Tesla CEO Elon Musk said in an email to employees that he released Tuesday on Twitter that the cuts will apply to 9 percent of the company’s workforce, which totals about about 40,000.
Musk said the cuts will apply to salaried workers, but not to production workers. He said the layoffs would not affect output of its Model 3 sedan, which has been plagued by production problems.
“Given that Tesla has never made an annual profit in the almost 15 years since we have existed, profit is obviously not what motivates us,” Musk wrote in the email. “What drives us is our mission to accelerate the world’s transition to sustainable, clean energy, but we will never achieve that mission unless we eventually demonstrate that we can be sustainably profitable.”
Musk said Tesla “will still continue to hire outstanding talent in critical roles as we move forward and there is still a significant need for additional production personnel.”
He said Tesla is making the cuts in the hopes of avoiding the need to lay off more workers in the future.
“To those who are departing, thank you for everything you’ve done for Tesla and we wish you well in your future opportunities,” he wrote. “To those remaining, I would like to thank you in advance for the difficult job that remains ahead. We are a small company in one of the toughest and most competive indsutries on Earth, where just staying alive, let alone growing, is a form of victory.”

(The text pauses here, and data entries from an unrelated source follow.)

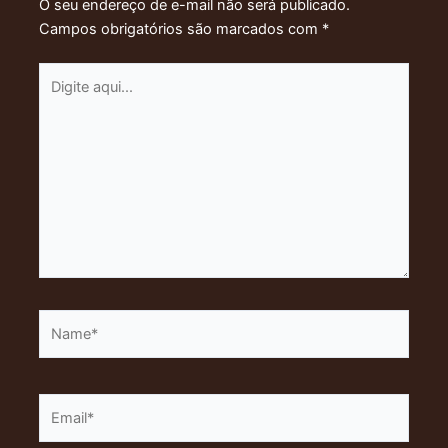
O seu endereço de e-mail não será publicado.
Campos obrigatórios são marcados com
*
Digite
aqui...
Name*
Email*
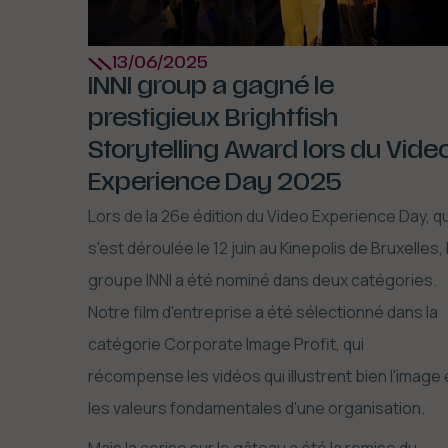
13/06/2025
INNI group a gagné le
prestigieux Brightfish
Storytelling Award lors du Vide
Experience Day 2025
Lors de la 26e édition du Video Experience Day, qu
s'est déroulée le 12 juin au Kinepolis de Bruxelles, 
groupe INNI a été nominé dans deux catégories.
Notre film d'entreprise a été sélectionné dans la
catégorie Corporate Image Profit, qui
récompense les vidéos qui illustrent bien l'image 
les valeurs fondamentales d'une organisation.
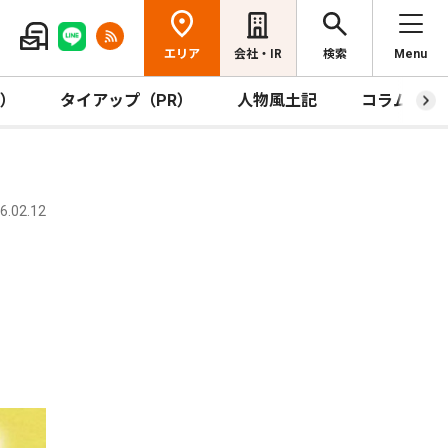
エリア
会社・IR
検索
Menu
R）
タイアップ（PR）
人物風土記
コラム
.02.12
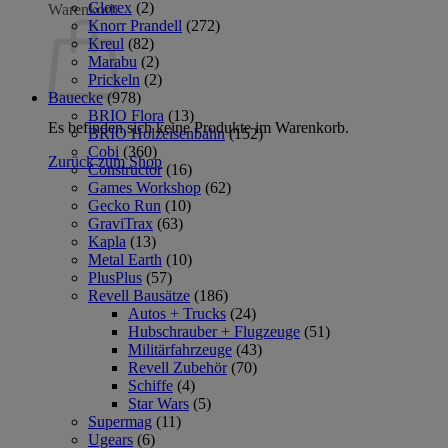
Glorex
(2)
Warenkorb
Knorr Prandell
(272)
Kreul
(82)
Marabu
(2)
Prickeln
(2)
Bauecke
(978)
BRIO Flora
(13)
Es befinden sich keine Produkte im Warenkorb.
BRIO Holzeisenbahn
(152)
Cobi
(360)
Zurück zum Shop
Constructor
(16)
Games Workshop
(62)
Gecko Run
(10)
GraviTrax
(63)
Kapla
(13)
Metal Earth
(10)
PlusPlus
(57)
Revell Bausätze
(186)
Autos + Trucks
(24)
Hubschrauber + Flugzeuge
(51)
Militärfahrzeuge
(43)
Revell Zubehör
(70)
Schiffe
(4)
Star Wars
(5)
Supermag
(11)
Ugears
(6)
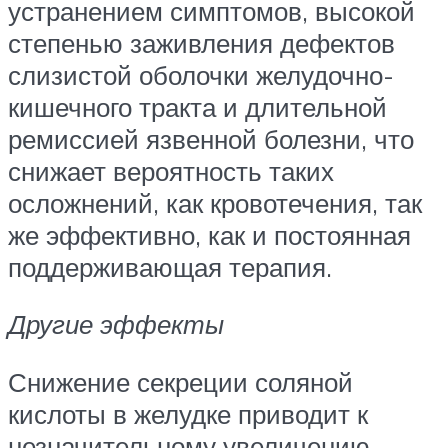
устранением симптомов, высокой
степенью заживления дефектов
слизистой оболочки желудочно-
кишечного тракта и длительной
ремиссией язвенной болезни, что
снижает вероятность таких
осложнений, как кровотечения, так
же эффективно, как и постоянная
поддерживающая терапия.
Другие эффекты
Снижение секреции соляной
кислоты в желудке приводит к
незначительному увеличению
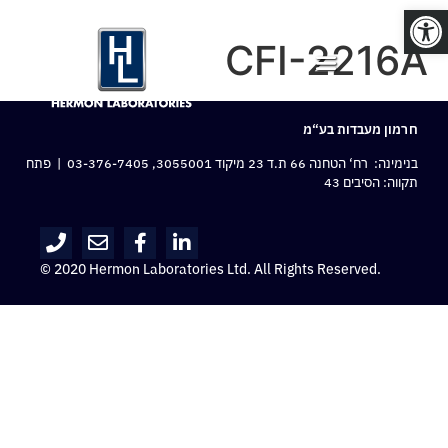
פתח סרגל נגישות
CFI-2216A
חרמון מעבדות בע“מ
בנימינה: רח‘ הטחנה 66 ת.ד 23 מיקוד 3055001,
03-376-7405
| פתח
תקווה: הסיבים 43
© 2020 Hermon Laboratories Ltd. All Rights Reserved.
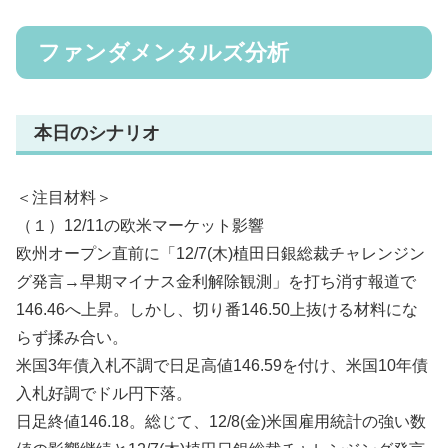
ファンダメンタルズ分析
本日のシナリオ
＜注目材料＞
（１）12/11の欧米マーケット影響
欧州オープン直前に「12/7(木)植田日銀総裁チャレンジン
グ発言→早期マイナス金利解除観測」を打ち消す報道で
146.46へ上昇。しかし、切り番146.50上抜ける材料にな
らず揉み合い。
米国3年債入札不調で日足高値146.59を付け、米国10年債
入札好調でドル円下落。
日足終値146.18。総じて、12/8(金)米国雇用統計の強い数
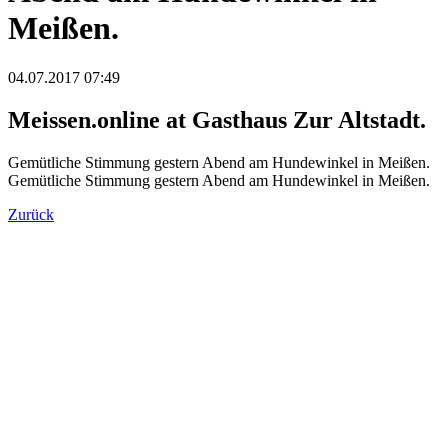
Meißen.
04.07.2017 07:49
Meissen.online at Gasthaus Zur Altstadt.
Gemütliche Stimmung gestern Abend am Hundewinkel in Meißen.
Gemütliche Stimmung gestern Abend am Hundewinkel in Meißen.
Zurück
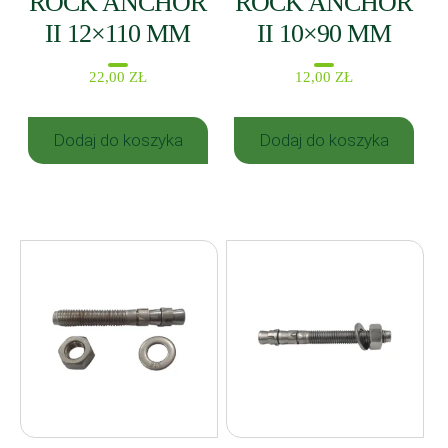
ROCK ANCHOR
ROCK ANCHOR
II 12×110 MM
II 10×90 MM
22,00
ZŁ
12,00
ZŁ
Dodaj do koszyka
Dodaj do koszyka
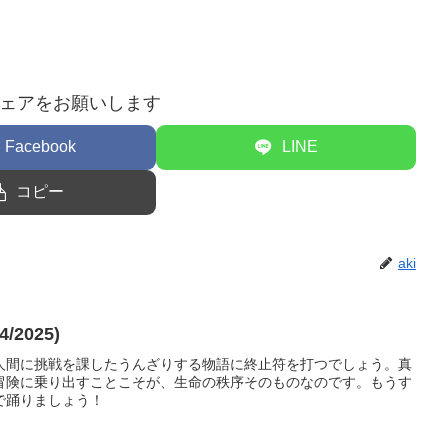
ェアをお願いします
Facebook
LINE
コピー
aki
/2025)
人間に挑戦を課したうんざりする物語に終止符を打つでしょう。真
冒険に乗り出すことこそが、生命の秩序そのものなのです。もうす
で踊りましょう！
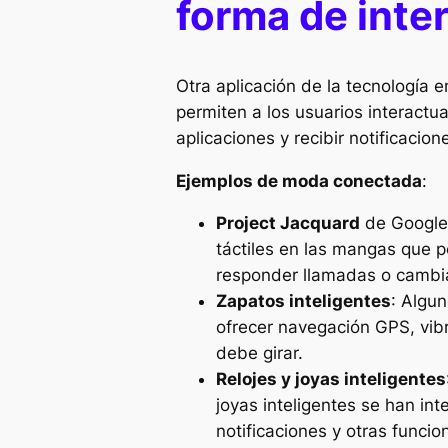
forma de inte
Otra aplicación de la tecnología 
permiten a los usuarios interactua
aplicaciones y recibir notificacion
Ejemplos de moda conectada
:
Project Jacquard
de Google 
táctiles en las mangas que pe
responder llamadas o cambia
Zapatos inteligentes
: Algu
ofrecer navegación GPS, vibr
debe girar.
Relojes y joyas inteligentes
joyas inteligentes se han in
notificaciones y otras funcio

Tesla stock dropped on the news Tuesday, but still showed a positive upturn for the day: After rising 6.9 percent before the news, it closed the day up 3.2 percent at to $342.77.
The announcement comes after Tesla posted a $709.6 million loss in the first quarter of 2018, more than double what it lost in the same period a year ago. The Silicon Valley automaker burned through $745.3 million in the first three months of the year. Musk previously tweeted an April Fools’ joke that his company had gone bankrupt.
Michelle Krebs, senior analyst for Autotrader, said Tesla’s layoffs were foreseeable giving the pressure the company is facing to post profits.
“Tesla has signaled organizational changes in recent weeks and here it is,” she said. “It is clear that Tesla is under tremendous pressure to finally turn a profit and is attempting to address it by cutting overhead. Also notable is Tesla is not cutting production jobs at a time when pushing Model 3s out the door is a top priority.”
Rebecca Lindland, executive analyst for Kelley Blue Book, added: “Nine percent of the workforce is a pretty good-sized number, but as they’ve been ramping up for the Model 3, as well as maintaining sales of the Model S and Model X, it is expected that payroll may be bloated. This is an attempt to cut costs and contain expenses.”